HEGSETH VISITS GUANTANAMO today, according to the Pentagon, "to engage with troops." He'll also be at CENTCOM HQ in Tampa for the same stated reason. With Cuba in the crosshairs and Trump sounding like additional targets in Iran will soon come under attack, this is likely going to be an important visit from the secretary of defense.
THE INSTITUTE FOR POLICY STUDIES recently issued a report that treats the costs of basing the U.S. military in Hawaii not as an externalities but central to the extractive and harmful nature of the enterprise. It punctures the claim that military basing is an economic engine for the surrounding area:
Dollar for dollar, military spending creates approximately 5.3 jobs per $1 million invested, compared to 12.3 jobs from the same investment in health care, education, housing, food production, or energy efficiency.

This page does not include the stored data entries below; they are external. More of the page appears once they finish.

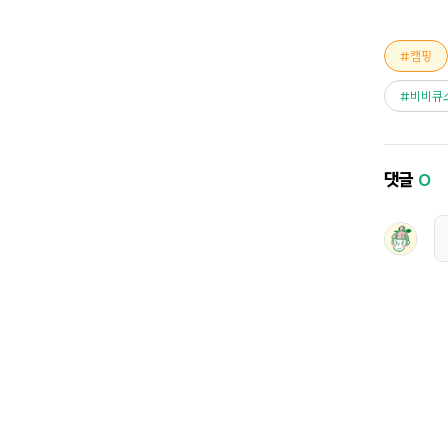
캠핑
비비큐
댓글
0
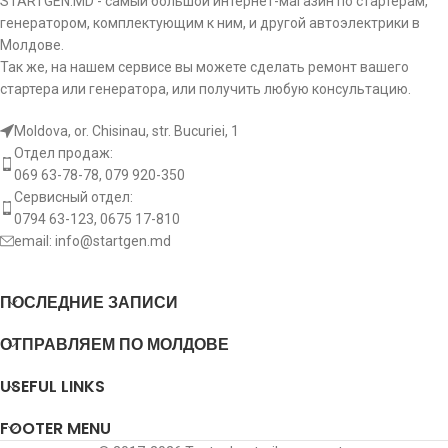
STARTGEN.MD - самый большой интернет-магазин по стартерам,
генератором, комплектующим к ним, и другой автоэлектрики в
Молдове.
Так же, на нашем сервисе вы можете сделать ремонт вашего
стартера или генератора, или получить любую консультацию.
Moldova, or. Chisinau, str. Bucuriei, 1
Отдел продаж:
069 63-78-78, 079 920-350
Сервисный отдел:
0794 63-123, 0675 17-810
email:
info@startgen.md
ПОСЛЕДНИЕ ЗАПИСИ
ОТПРАВЛЯЕМ ПО МОЛДОВЕ
USEFUL LINKS
FOOTER MENU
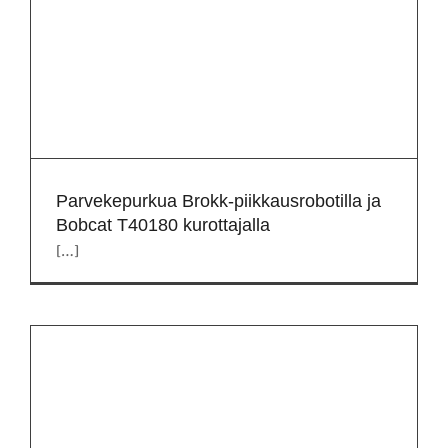
Parvekepurkua Brokk-piikkausrobotilla ja
Bobcat T40180 kurottajalla
[…]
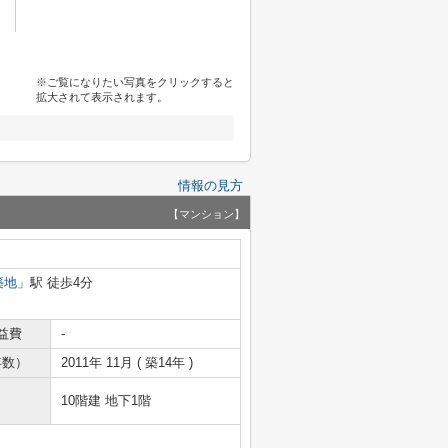
※ご覧になりたい写真をクリックすると
拡大されて表示されます。
情報の見方
【マンション】
築地
」駅 徒歩4分
益費
-
年数）
2011年 11月 ( 築14年 )
10階建 地下1階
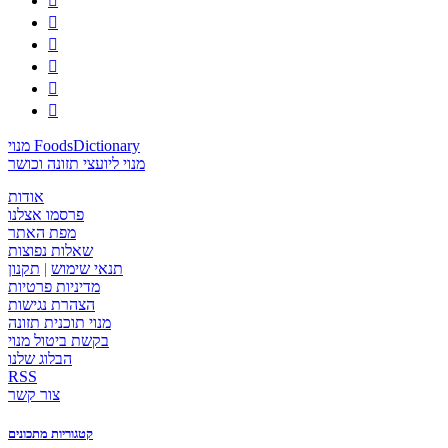






מנוי FoodsDictionary
מנוי ליועצי תזונה וכושר
אודות
פרסמו אצלנו
מפת האתר
שאלות נפוצות
תנאי שימוש
|
תקנון
מדיניות פרטיות
הצהרת נגישות
מנוי תוכנית תזונה
בקשת ביטול מנוי
הבלוג שלנו
RSS
צור קשר
קטגוריות מתכונים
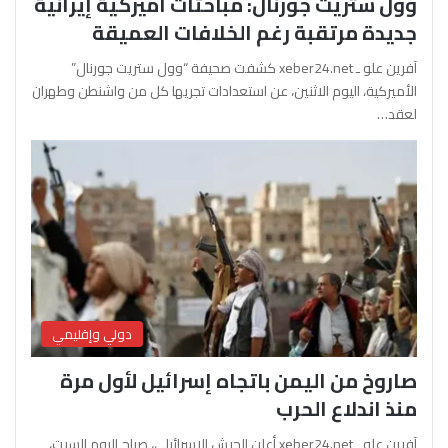
وول ستريت جورنال: مباحثات أميركية إيرانية
جديدة مرتقبة رغم الخلافات العميقة
آفرين علو ـ xeber24.net كشفت صحيفة “وول ستريت جورنال”
الأميركية، اليوم الاثنين، عن استعدادات تجريها كل من واشنطن وطهران
لعقد…
دولي وإقليمي
صاروخ من اليمن باتجاه إسرائيل لأول مرة
منذ اندلاع الحرب
آفرين علو ـ xeber24.net أعلن الجيش الإسرائيلي، صباح اليوم السبت،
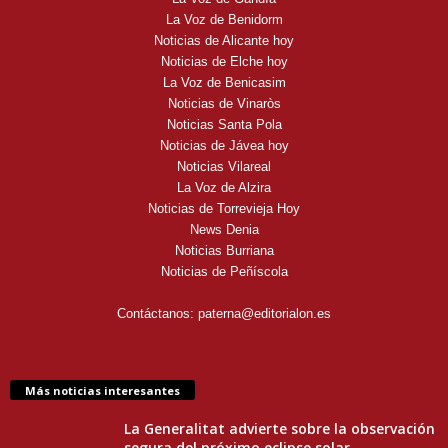
La Voz de Benidorm
Noticias de Alicante hoy
Noticias de Elche hoy
La Voz de Benicasim
Noticias de Vinaròs
Noticias Santa Pola
Noticias de Jávea hoy
Noticias Vilareal
La Voz de Alzira
Noticias de Torrevieja Hoy
News Denia
Noticias Burriana
Noticias de Peñíscola
Contáctanos:
paterna@editorialon.es
Más noticias interesantes
La Generalitat advierte sobre la observación
segura del próximo eclipse solar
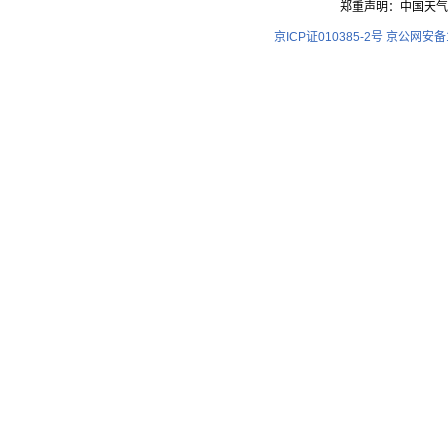
郑重声明：中国天气
京ICP证010385-2号
京公网安备11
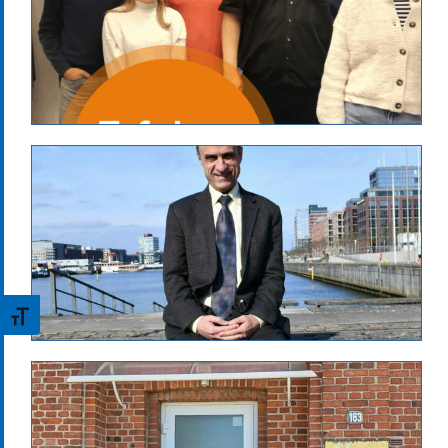
Jan.Rimmele
Erfolgsgeschichten
jobcenter-news
Optional
Schrift vergrößern
Jan.Rimmele
Erfolgsgeschichten
jobcenter-news
Optional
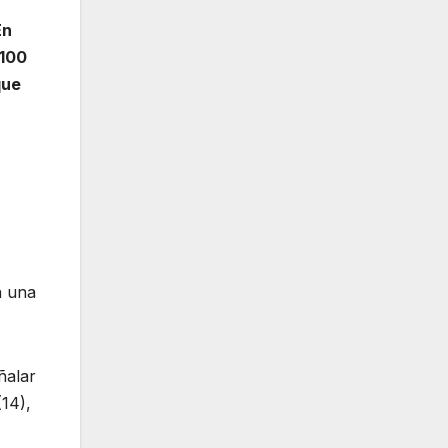
En
 100
que
n una
alar
(14),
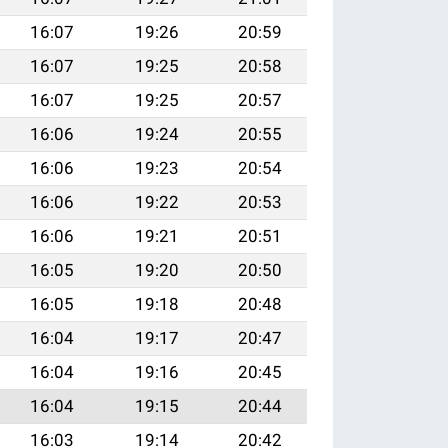
16:07
19:26
20:59
16:07
19:25
20:58
16:07
19:25
20:57
16:06
19:24
20:55
16:06
19:23
20:54
16:06
19:22
20:53
16:06
19:21
20:51
16:05
19:20
20:50
16:05
19:18
20:48
16:04
19:17
20:47
16:04
19:16
20:45
16:04
19:15
20:44
16:03
19:14
20:42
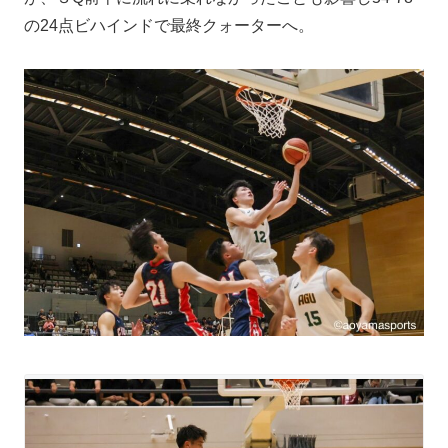
の24点ビハインドで最終クォーターへ。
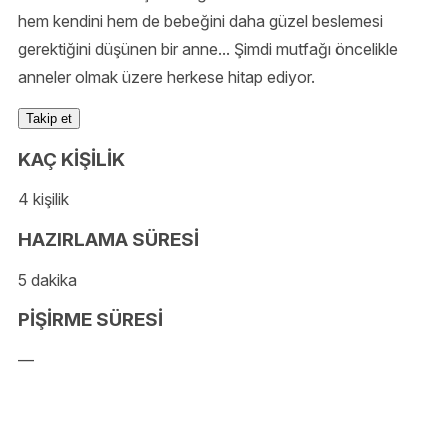
hem kendini hem de bebeğini daha güzel beslemesi
gerektiğini düşünen bir anne... Şimdi mutfağı öncelikle
anneler olmak üzere herkese hitap ediyor.
Takip et
KAÇ KİŞİLİK
4 kişilik
HAZIRLAMA SÜRESİ
5 dakika
PİŞİRME SÜRESİ
—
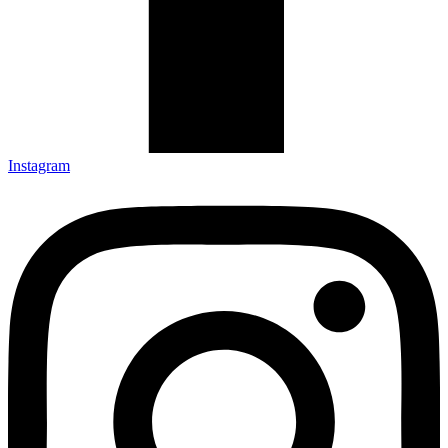
Instagram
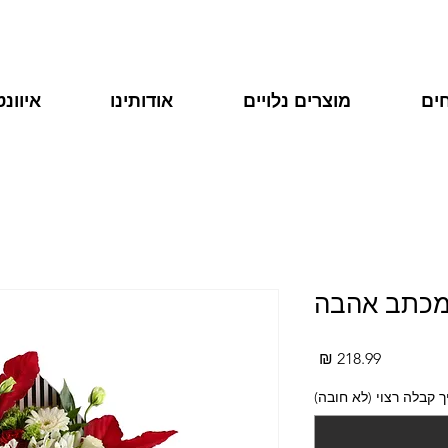
ים
מוצרים נלויים
אודותינו
איוונ
כתב אהבה
מחיר
 קבלה רצוי (לא חובה)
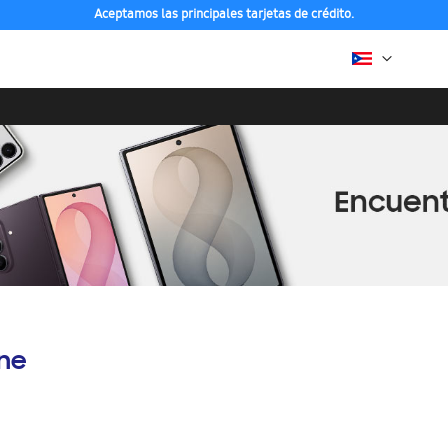
Aceptamos las principales tarjetas de crédito.
ine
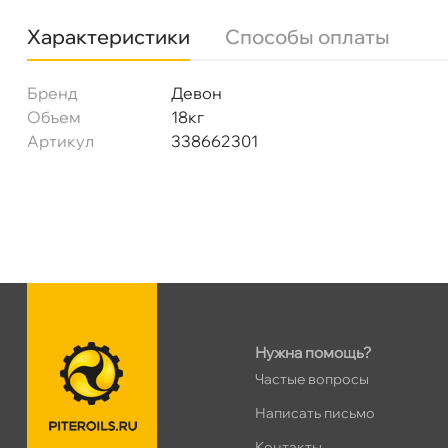
Характеристики
Способы оплаты
Богатырский пр. 12
0 ш
Пн–Вс
10:00 – 21:00
Сегодня, бесплатно
Бренд
Девон
Объем
18к
Артикул
338662301
н. Обводного канала 115
0 ш
Пн–Вс
10:00 – 21:00
Сегодня, бесплатно
пр.Науки 10к1 (2 этаж)
0 ш
ПН–ВС
10:00 – 21:00
Сегодня, бесплатно
Нужна помощь?
Ленинский пр. 92 к.1
0 ш
Частые вопросы
ПН–ВС
10:00 – 21:00
Сегодня, бесплатно
Написать письмо
Контакты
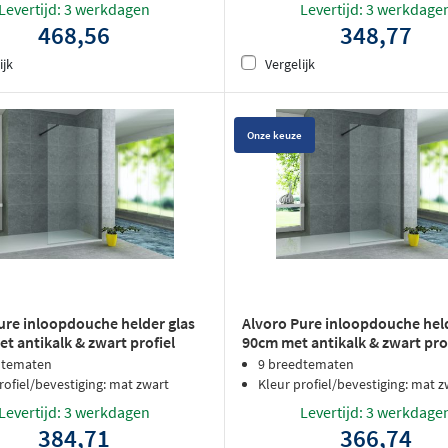
Levertijd: 3 werkdagen
Levertijd: 3 werkdage
468,56
348,77
ijk
Vergelijk
Onze keuze
ure inloopdouche helder glas
Alvoro Pure inloopdouche held
t antikalk & zwart profiel
90cm met antikalk & zwart pro
dtematen
9 breedtematen
rofiel/bevestiging: mat zwart
Kleur profiel/bevestiging: mat z
Levertijd: 3 werkdagen
Levertijd: 3 werkdage
384,71
366,74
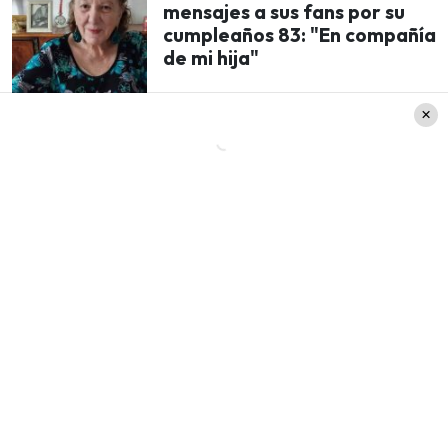
mensajes a sus fans por su
cumpleaños 83: "En compañía
de mi hija"
«Podría haber algo un poquito más fuerte que
7,0. O sea, un 7,5, 8,0; pero entre diciembre y
febrero. Lo hemos dicho en otros live, lo
habíamos visto ya. Pero puede haber
movimiento sísmico en esa fecha o puede venir
algo más fuerte».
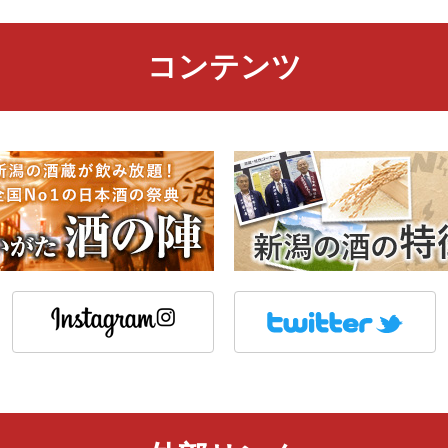
コンテンツ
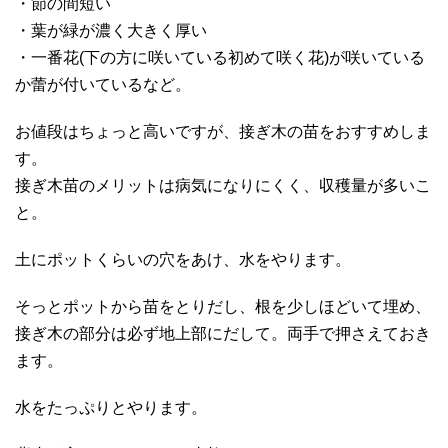
・節の間短い
・葉が緑が濃く大きく厚い
・一番花(下の方に咲いている初めて咲く花)が咲いている
か蕾が付いているなど。
お値段はちょっと高いですが、接ぎ木の苗をおすすめしま
す。
接ぎ木苗のメリットは病気になりにくく、収穫量が多いこ
と。
土にポットくらいの穴をあけ、水をやります。
そっとポットから苗をとりだし、根を少しほどいて埋め、
接ぎ木の部分は必ず地上部にだして。両手で押さえておき
ます。
水をたっぷりとやります。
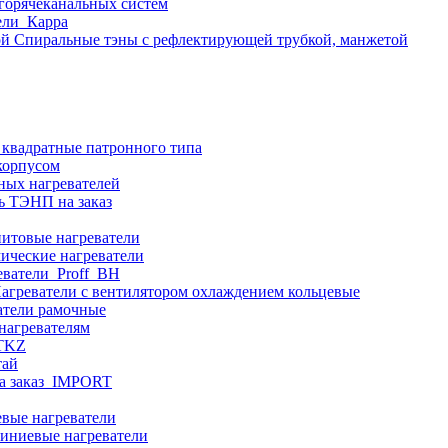
 горячеканальных систем
ели_Карра
Спиральные тэны с рефлектирующей трубкой, манжетой
 квадратные патронного типа
корпусом
ных нагревателей
ь ТЭНП на заказ
итовые нагреватели
ические нагреватели
еватели_Proff_BH
агреватели с вентилятором охлаждением кольцевые
атели рамочные
нагревателям
ITKZ
тай
а заказ_IMPORT
вые нагреватели
иниевые нагреватели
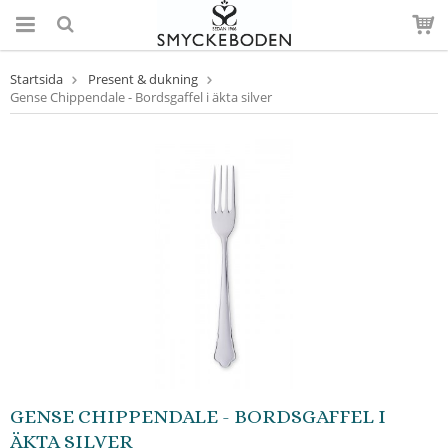
Startsida
Present & dukning
Gense Chippendale - Bordsgaffel i äkta silver
GENSE CHIPPENDALE - BORDSGAFFEL I
ÄKTA SILVER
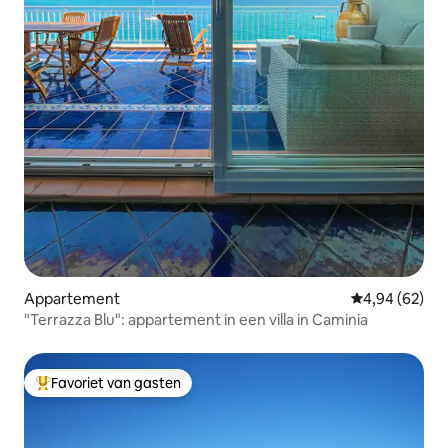
Appartement
Gemiddelde be
4,94 (62)
"Terrazza Blu": appartement in een villa in Caminia
Favoriet van gasten
Topfavoriet van gasten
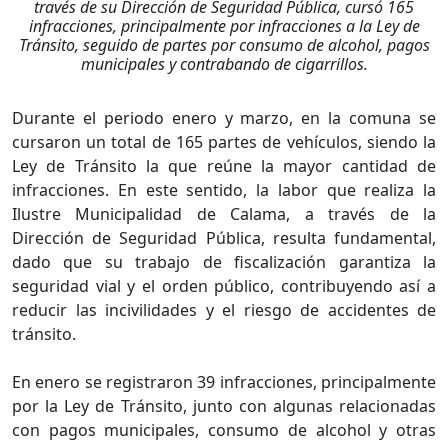
través de su Dirección de Seguridad Pública, cursó 165
infracciones, principalmente por infracciones a la Ley de
Tránsito, seguido de partes por consumo de alcohol, pagos
municipales y contrabando de cigarrillos.
Durante el periodo enero y marzo, en la comuna se
cursaron un total de 165 partes de vehículos, siendo la
Ley de Tránsito la que reúne la mayor cantidad de
infracciones. En este sentido, la labor que realiza la
Ilustre Municipalidad de Calama, a través de la
Dirección de Seguridad Pública, resulta fundamental,
dado que su trabajo de fiscalización garantiza la
seguridad vial y el orden público, contribuyendo así a
reducir las incivilidades y el riesgo de accidentes de
tránsito.
En enero se registraron 39 infracciones, principalmente
por la Ley de Tránsito, junto con algunas relacionadas
con pagos municipales, consumo de alcohol y otras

Because most service members are legal residents of other states who rotate off the islands every two to three years, a significant share of military payroll represents economic leakage. …
Decades of military use of PFAS (“forever chemicals”) have contaminated soil, groundwater, nearshore waters, fish and human blood far beyond installation boundaries. Remediation at just three installations is conservatively estimated at $493 million — yet cannot fully eliminate PFAS from Hawai’i’s environment. Indirect costs, including elevated cancer rates, drinking water filtration, and lost food production, could reach into the billions. The military has not committed to any meaningful remediation.
These environmental harms fall hardest on Native Hawaiians, Pacific Islanders, and low-income residents — communities near military bases that are more likely to report poor health and less access to resources. Military demand for off-base housing also inflates housing costs: in 2024, military personnel occupied 10.3 percent of O’ahu’s rental units, driving up average rents by an estimated 7.1 percent and costing non-military households an additional $234.8 million — about $1,848 per household.